Pat Shurmur being patient, protective early in Giants tenure

Saquon 'tweaks' leg in practice (0:48)

The NFL Live crew reacts to Jordan Raanan's report that Giants RB Saquon Barkley walked away from practice "gingerly" after apparently "tweaking" his leg. (0:48)

EAST RUTHERFORD, N.J. -- Each day, every practice, a little bit more becomes apparent about how coach Pat Shurmur will operate as the New York Giants head coach. It appears to be a steady, patient approach, with the intended consequence to show confidence in and protect his players, at least publicly.

Maybe that should have been evident with offensive lineman Ereck Flowers and cornerback Eli Apple taking just about every first-team snap in the spring and early part of the summer. Regardless, it has been cemented with Shurmur’s early approach to the summer.

The Giants haven’t shuffled their lineup much throughout training camp. Whoever has started the summer working with the first team has remained there through the first preseason game. Not much has changed after the preseason-opening 20-10 loss to the Cleveland Browns, either.

Davis Webb remained the No. 2 quarterback when the Giants returned to practice on Sunday. Jon Halapio remained the first-team center. Curtis Riley was immediately reinserted as the starting free safety upon returning from a hamstring injury. William Gay remained the first option at nickel cornerback and Cody Latimer as the third wide receiver.

To this point, patience is undoubtedly a virtue for Shurmur at his first training camp with the Giants. There are no rash moves or decisions. It’s as if nothing he sees on a specific day -- whether at practice or in a preseason game -- will spur drastic change. Shurmur appears to be thinking big picture rather than spur of the moment. Only time will tell if it’s effective.

Shurmur was even asked how Webb responded Sunday to a preseason performance the other night that he admitted wasn’t his best.

“Responded to what?” Shurmur said, seemingly surprised at the insinuation it was a poor performance.

Shurmur later added: “He’s out there working, trying to get better, just like he does every day. I don’t think his demeanor has changed.”

Webb went 9-of-22 passing for 70 yards on Thursday night against the Browns. Almost all his misses were high, due to what coach and player attributed mostly to being over-amped.

Webb returned to practice Sunday and received more first-team snaps than at almost any point this summer. Starting quarterback Eli Manning’s reps were limited, but rookie Kyle Lauletta remained the clear-cut No. 3 quarterback.

“That was a two-fold [situation,]” Shurmur said. “That gave [Manning] a little less [work] and that allowed the other quarterbacks to get a little bit more.”

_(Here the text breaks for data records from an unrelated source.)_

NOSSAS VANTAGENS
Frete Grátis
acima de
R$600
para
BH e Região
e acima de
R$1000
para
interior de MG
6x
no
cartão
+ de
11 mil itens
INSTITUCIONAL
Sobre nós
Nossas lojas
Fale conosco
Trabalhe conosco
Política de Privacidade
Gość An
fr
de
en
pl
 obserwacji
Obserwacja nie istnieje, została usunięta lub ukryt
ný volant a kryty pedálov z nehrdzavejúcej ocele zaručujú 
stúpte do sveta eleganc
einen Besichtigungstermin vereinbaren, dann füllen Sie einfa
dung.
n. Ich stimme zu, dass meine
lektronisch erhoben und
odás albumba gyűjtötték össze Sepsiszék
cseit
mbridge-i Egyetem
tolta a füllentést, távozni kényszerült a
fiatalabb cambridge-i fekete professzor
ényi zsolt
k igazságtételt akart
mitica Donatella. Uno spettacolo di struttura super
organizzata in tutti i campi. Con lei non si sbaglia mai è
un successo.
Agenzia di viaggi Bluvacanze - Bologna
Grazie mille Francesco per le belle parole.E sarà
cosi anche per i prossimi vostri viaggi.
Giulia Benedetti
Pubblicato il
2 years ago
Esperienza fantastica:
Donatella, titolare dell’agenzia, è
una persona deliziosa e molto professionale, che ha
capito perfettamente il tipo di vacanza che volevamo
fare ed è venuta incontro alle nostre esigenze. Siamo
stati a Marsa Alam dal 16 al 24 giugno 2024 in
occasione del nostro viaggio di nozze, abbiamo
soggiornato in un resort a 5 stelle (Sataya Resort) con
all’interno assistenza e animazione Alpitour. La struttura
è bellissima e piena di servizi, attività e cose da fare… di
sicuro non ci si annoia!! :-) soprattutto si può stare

This appears to all be a part of Shurmur’s plan. He’s not taking an old-school approach and being hard on his players publicly, even after rough performances. Maybe behind closed doors it’s different, but publicly he’s being very calculated with his praise and lack of critical analysis.

It goes along with the approach he’s taken with star wide receiver Odell Beckham Jr. ever since being hired as coach. Shurmur went out of his way to massage that relationship right from the start.

It seems to be working on that end.

“Coach Shurmur is great,” Beckham said last week. “When we first met in LA, we just sat down and talked football, and just to see his mentality and how he’s going to run the ship -- it’s just been phenomenal to come in here every day. It’s like you're back at the workplace and you love it, and he makes it fun for us. He’s just doing a great job. He’s got everybody doing what we’re supposed to be doing.”

It's in contrast to what existed before Shurmur’s arrival. Former coach Ben McAdoo never developed those intimate relationships with players. There always appeared to be a distance, even if he also tended to veer away from any public criticism of players despite obvious circumstances.

Shurmur is taking the form of a stern, yet likable “players coach.” That will undoubtedly be tested as the season progresses, and especially when the Giants hit inevitable turbulence. Every team does throughout the season.

Perhaps he’s building a foundation that will allow this year’s Giants to better cope with adversity.

“I like his command on the field. I like his demeanor,” co-owner John Mara said of Shurmur at the start of training camp. “He was great to work with throughout the draft, throughout free agency, fits in very well. He’s mature, you know. He’s done it before. I think he realizes the issues that he had in Cleveland and the mistakes he made, what he would’ve done differently. I think he’s ready to become a very successful head coach.”

Among those previous mistakes was not having an offensive coordinator with the Browns. Shurmur did double-duty in that regard with the Browns. He admitted that needed to change this time around, and he hired veteran coach in Mike Shula as offensive coordinator with the Giants to make sure he has all angles covered.

Only time will tell if Shurmur’s approach will ultimately pay dividends. Webb’s ability to bounce back and reward his coach’s confidence in him will be the first major test.